■ EXTRACTED DATA ■
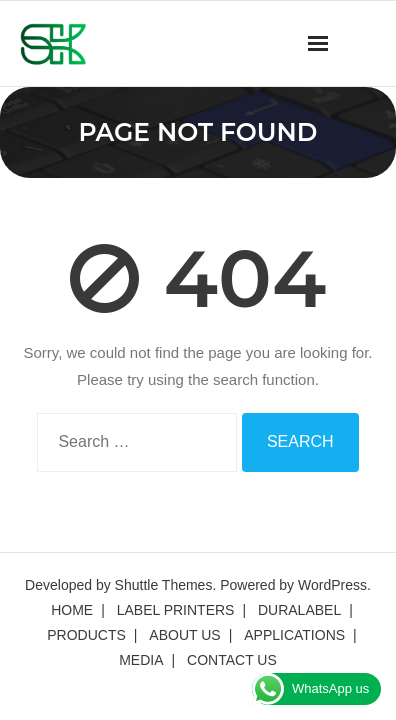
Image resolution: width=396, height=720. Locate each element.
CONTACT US (232, 660)
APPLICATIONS (294, 635)
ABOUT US (184, 635)
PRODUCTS (86, 635)
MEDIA (141, 660)
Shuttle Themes (164, 585)
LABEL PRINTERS (176, 610)
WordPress (332, 585)
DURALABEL (299, 610)
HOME (72, 610)
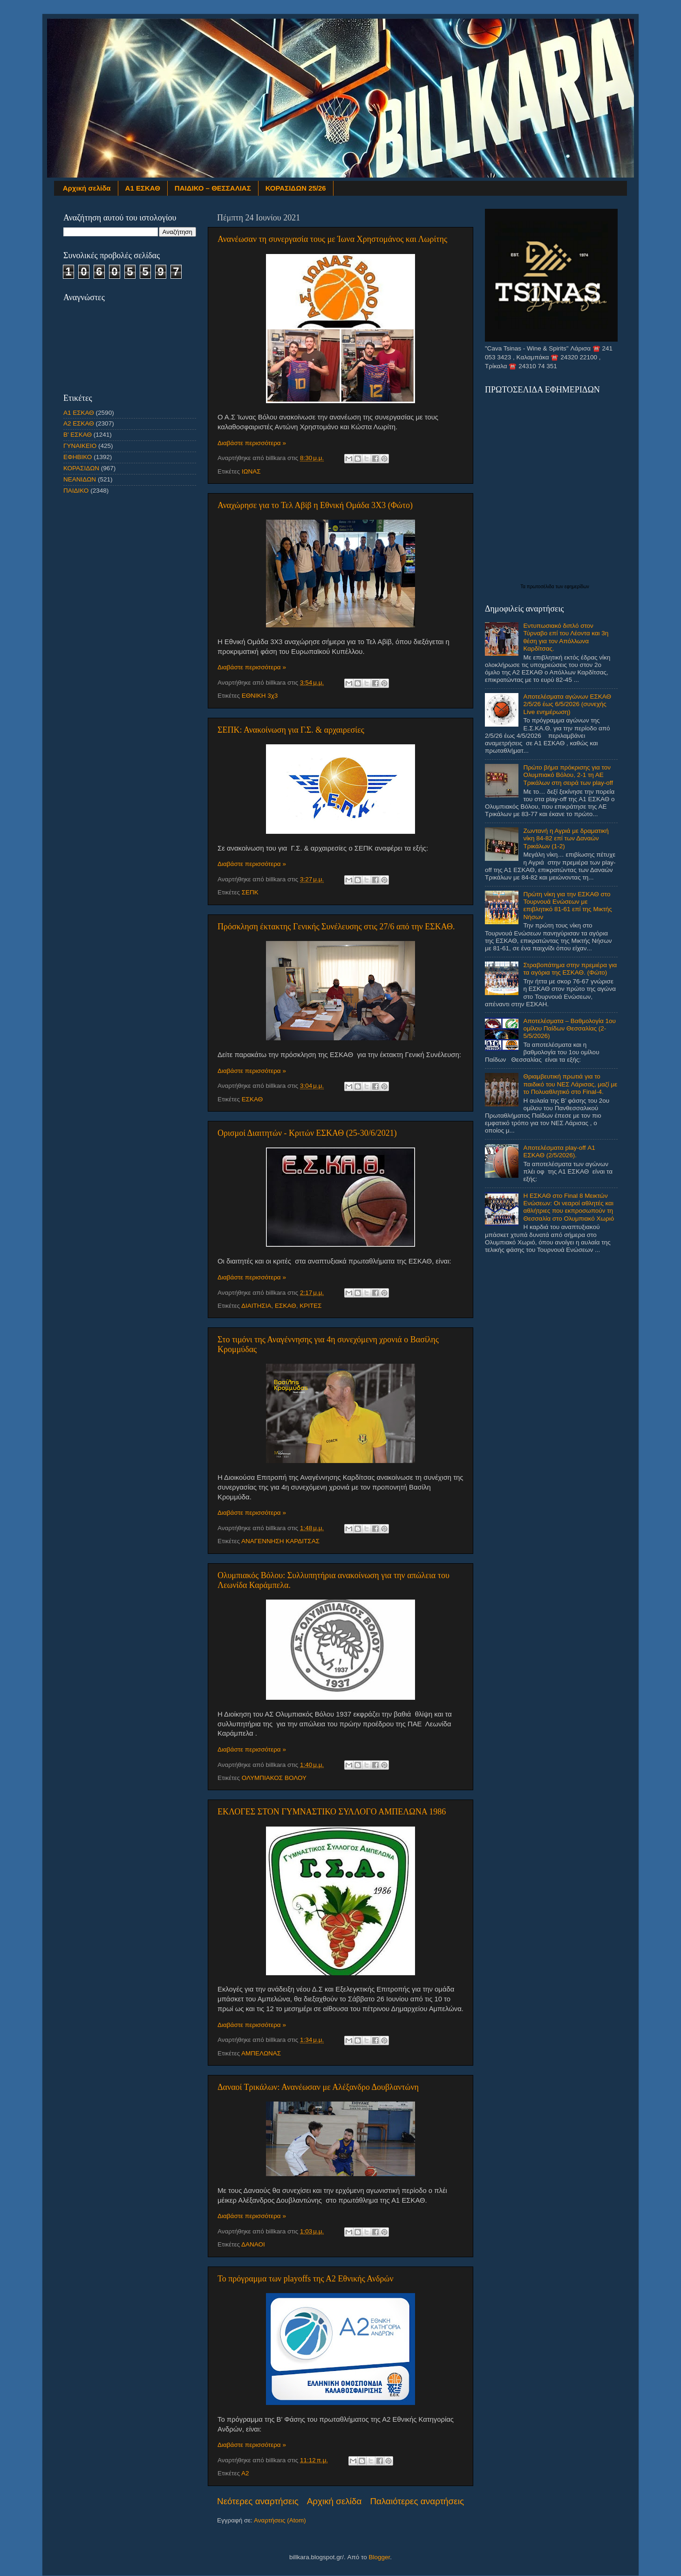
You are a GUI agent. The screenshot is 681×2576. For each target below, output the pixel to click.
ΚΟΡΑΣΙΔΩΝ (81, 468)
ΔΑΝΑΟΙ (253, 2244)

■ WHAT TO PRODUCE ■
The expected result is every line from the material above that includes "each".

■ EXERCISE RESPONSE ■
Image resolution: width=396, height=720. Locate each element.
You are a GUI agent. The screenshot is 681×2576. For each target below, output the pixel to click.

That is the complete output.